Quelles informations saisir pour obtenir un résultat utile
La qualité du résultat dépend surtout des données entrées. Il faut distinguer le chiffre d’affaires des charges réelles. Le premier correspond aux recettes encaissées. Les secondes regroupent les dépenses professionnelles comme le matériel, les logiciels ou les déplacements.
Le statut compte tout autant. Une micro-entreprise n’applique pas les mêmes règles qu’une EI (entreprise individuelle), une EURL ou une SASU. L’impôt change aussi selon l’IR (impôt sur le revenu) ou l’IS (impôt sur les sociétés). Ce point peut modifier le net final de façon sensible.
Il ressort aussi qu’un bon outil demande la situation du foyer. Le nombre d’enfants, le mariage ou le Pacs, ainsi que les autres revenus, jouent sur l’impôt final. La version 2026 de plusieurs simulateurs publics tient compte de ces éléments. Pour aller plus loin, il faut comparer les sources les plus fiables.
Quelles sources comparer pour éviter les écarts
Un seul outil ne suffit pas toujours. C’est plus simple qu’il n’y paraît. Il vaut mieux comparer 2 à 3 simulateurs avant de trancher. Les écarts révèlent souvent un paramètre mal réglé ou une hypothèse différente entre deux sites.

Mon-entreprise, édité par l’Urssaf, reste la référence publique la plus complète. Service-Public.fr renvoie aussi vers des outils officiels. Bpifrance Création aide davantage sur les seuils et le cadrage du projet. France Travail ajoute un angle utile pour l’ARCE si un demandeur d’emploi lance son activité.
Des plateformes privées existent aussi. Certaines comparent jusqu’à 6 statuts différents. Elles vont parfois plus loin sur l’arbitrage entre salaire et dividendes. En contrepartie, elles restent moins officielles. Il faut donc vérifier la date de mise à jour et la loi de finances prise en compte. Pour aller plus loin, il faut aussi connaître les limites classiques.
Les limites à connaître avant de prendre une décision
Un simulateur ne voit pas toute la situation réelle. Pas de panique, cela ne le rend pas inutile. Il faut seulement garder une marge de prudence. La CFE (cotisation foncière des entreprises) n’apparaît pas toujours, alors qu’elle devient due dès la deuxième année dans de nombreux cas.

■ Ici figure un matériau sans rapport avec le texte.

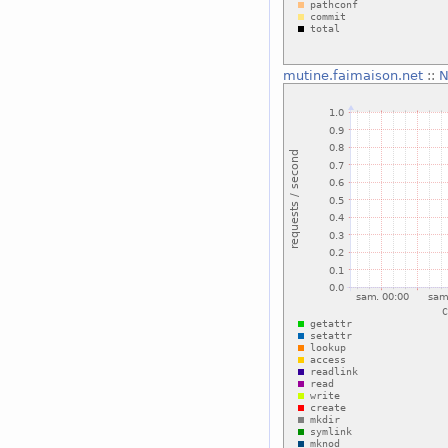
mutine.faimaison.net
::
N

Les créations en cours d’année demandent aussi de l’attention. Les seuils de chiffre d’affaires doivent alors être ajustés au prorata temporis, c’est-à-dire selon la durée réelle d’activité. Certains outils gèrent mal ce point. Le même problème existe lors d’un changement de régime fiscal pendant l’année.
Les données disponibles recommandent enfin de tester trois scénarios. Un scénario pessimiste, un réaliste et un optimiste sécurisent mieux le projet. Cette méthode aide à prévoir la trésorerie et à éviter un tarif trop bas. Pour aller plus loin, une validation par un expert-comptable reste la meilleure vérification finale.
Le bon réflexe consiste à croiser un simulateur privé, un outil public et des hypothèses simples. Cette méthode donne une estimation plus solide du revenu net, surtout si le statut ou l’impôt restent hésitants. Le plus utile n’est pas le chiffre isolé, mais l’écart entre plusieurs scénarios et plusieurs sources.